2.1. The Analysis Tool for Heritable and Environmental Network Associations (ATHENA)

ATHENA is a multi-functional software package designed by our lab to analyze various types of high-throughput data in order to generate multi-variable models. ATHENA has been tested extensively on simulated data and applied to biological data sets in order to demonstrate its utility on “noisy” data^14–17. Figure 1 shows the full current and future functionality of ATHENA.

Fig 1 — Components of the ATHENA software package

The main components of ATHENA are a filtering step and a modeling step. The filtering step can be a statistical filter (Random Jungle¹⁸) or one that prioritizes variables based on their known biological functions (Biofilter¹⁹). Currently, ATHENA has two different computational evolution modeling techniques--Grammatical Evolution Symbolic Regression (GESR) and Grammatical Evolution Neural Networks (GENN). For this analysis, we used Random Jungle (RJ) as the statistical filter and Grammatical Evolution Neural Networks (GENN) as the modeling technique.

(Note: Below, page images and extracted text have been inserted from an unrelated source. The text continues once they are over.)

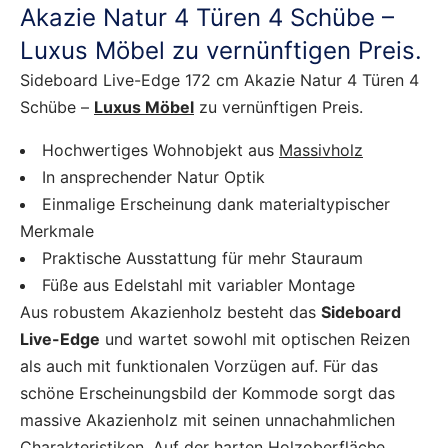
Akazie Natur 4 Türen 4 Schübe –
Luxus Möbel zu vernünftigen Preis.
Sideboard Live-Edge 172 cm Akazie Natur 4 Türen 4
Schübe –
Luxus Möbel
zu vernünftigen Preis.
Hochwertiges Wohnobjekt aus
Massivholz
In ansprechender Natur Optik
Einmalige Erscheinung dank materialtypischer
Merkmale
Praktische Ausstattung für mehr Stauraum
Füße aus Edelstahl mit variabler Montage
Aus robustem Akazienholz besteht das
Sideboard
Live-Edge
und wartet sowohl mit optischen Reizen
als auch mit funktionalen Vorzügen auf. Für das
schöne Erscheinungsbild der Kommode sorgt das
massive Akazienholz mit seinen unnachahmlichen
Charakteristiken. Auf der harten Holzoberfläche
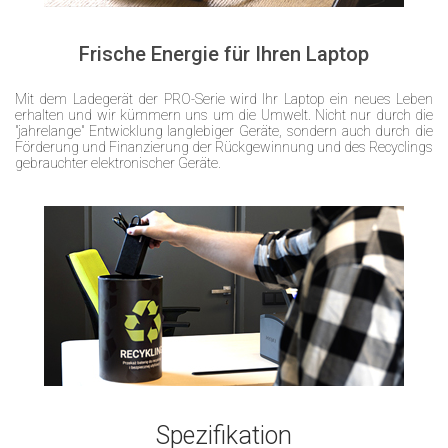
Frische Energie für Ihren Laptop
Mit dem Ladegerät der PRO-Serie wird Ihr Laptop ein neues Leben
erhalten und wir kümmern uns um die Umwelt. Nicht nur durch die
"jahrelange" Entwicklung langlebiger Geräte, sondern auch durch die
Förderung und Finanzierung der Rückgewinnung und des Recyclings
gebrauchter elektronischer Geräte.
Spezifikation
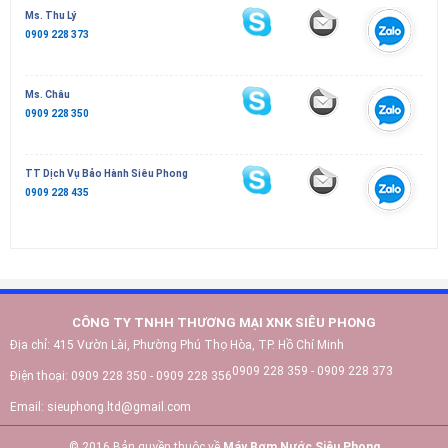
Ms. Thu Lý
0909 228 373
Ms. Châu
0909 228 350
TT Dịch Vụ Bảo Hành Siêu Phong
0909 228 435
CÔNG TY TNHH THƯƠNG MẠI XNK SIÊU PHONG
Địa chỉ:
415 Vườn Lài, Phường Phú Thọ Hòa, TP. Hồ Chí Minh
0909 228 359 - 0909 228 373
Điện thoại:
0909 228 350 - 0909 228 356
Email:
sieuphong.ltd@gmail.com
© 2016 Bản quyền thuộc về
Máy Bơm Nước Siêu Phong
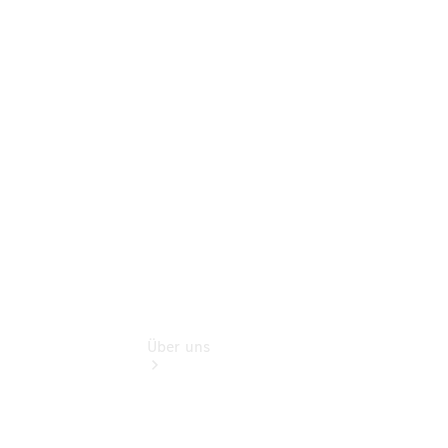
Service für
Reisemobile
Finanzdienste
Digitale
Extras
Hauptuntersuchung:
Geprüft unterwegs.
Über uns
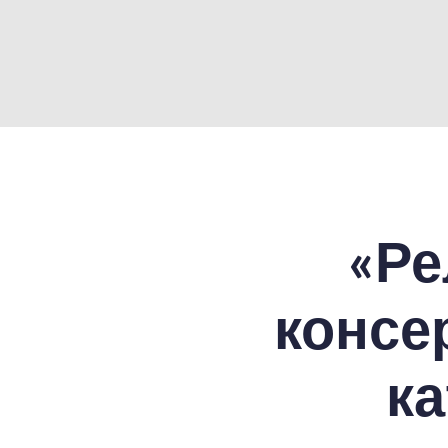
«Ре
консе
к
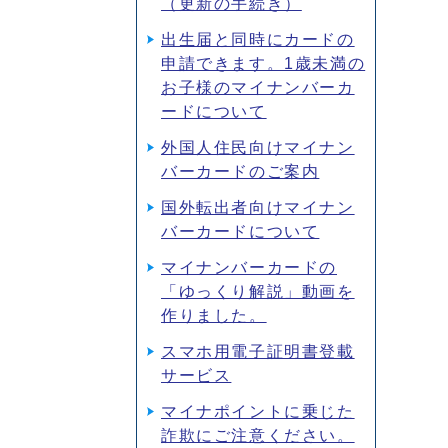
（更新の手続き）
出生届と同時にカードの
申請できます。1歳未満の
お子様のマイナンバーカ
ードについて
外国人住民向けマイナン
バーカードのご案内
国外転出者向けマイナン
バーカードについて
マイナンバーカードの
「ゆっくり解説」動画を
作りました。
スマホ用電子証明書登載
サービス
マイナポイントに乗じた
詐欺にご注意ください。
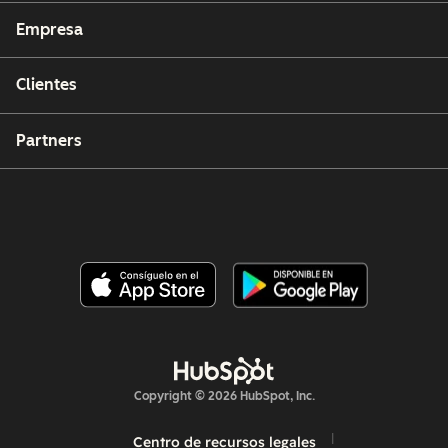
Empresa
Clientes
Partners
Copyright © 2026 HubSpot, Inc.
Centro de recursos legales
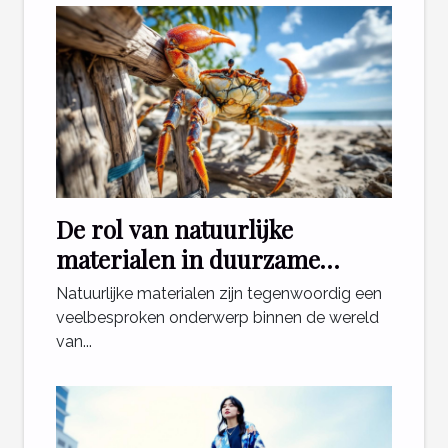
De rol van natuurlijke
materialen in duurzame
krabpalen
Natuurlijke materialen zijn tegenwoordig een
veelbesproken onderwerp binnen de wereld
van...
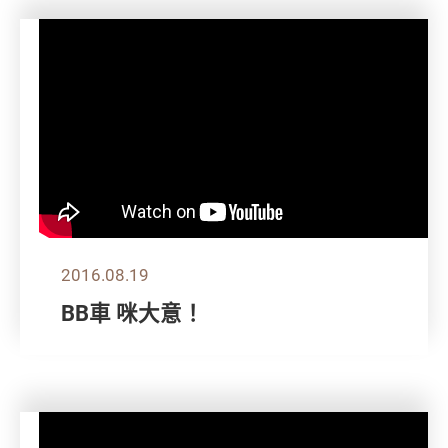
2016.08.19
BB車 咪大意！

2.1.1. ATHENA filtering: Random Jungle

RJ is a faster, parallelized version of the tree-based variable selection method Random Forests (RF). Briefly, RF uses a bootstrap sample of the data to grow a “forest” of decision or regression trees with no pruning. The trees are then tested using the out-of-bag individuals not present in the bootstrap sample to determine which variables are most important for outcome prediction. Importantly, RF can identify main and interaction effects⁷. We chose RJ as the statistical filter because of its capability to analyze millions of quantitative and categorical variables in a relatively computationally efficient manner. Also, the output is a list of variables ranked by an importance score. For this analysis, importance is defined as the percent increase in mean squared error after permuting the variable values while taking into account correlation patterns between the variables²⁰. This output lends itself nicely to selecting a subset of variables for input into a modeling technique that is less robust to noise.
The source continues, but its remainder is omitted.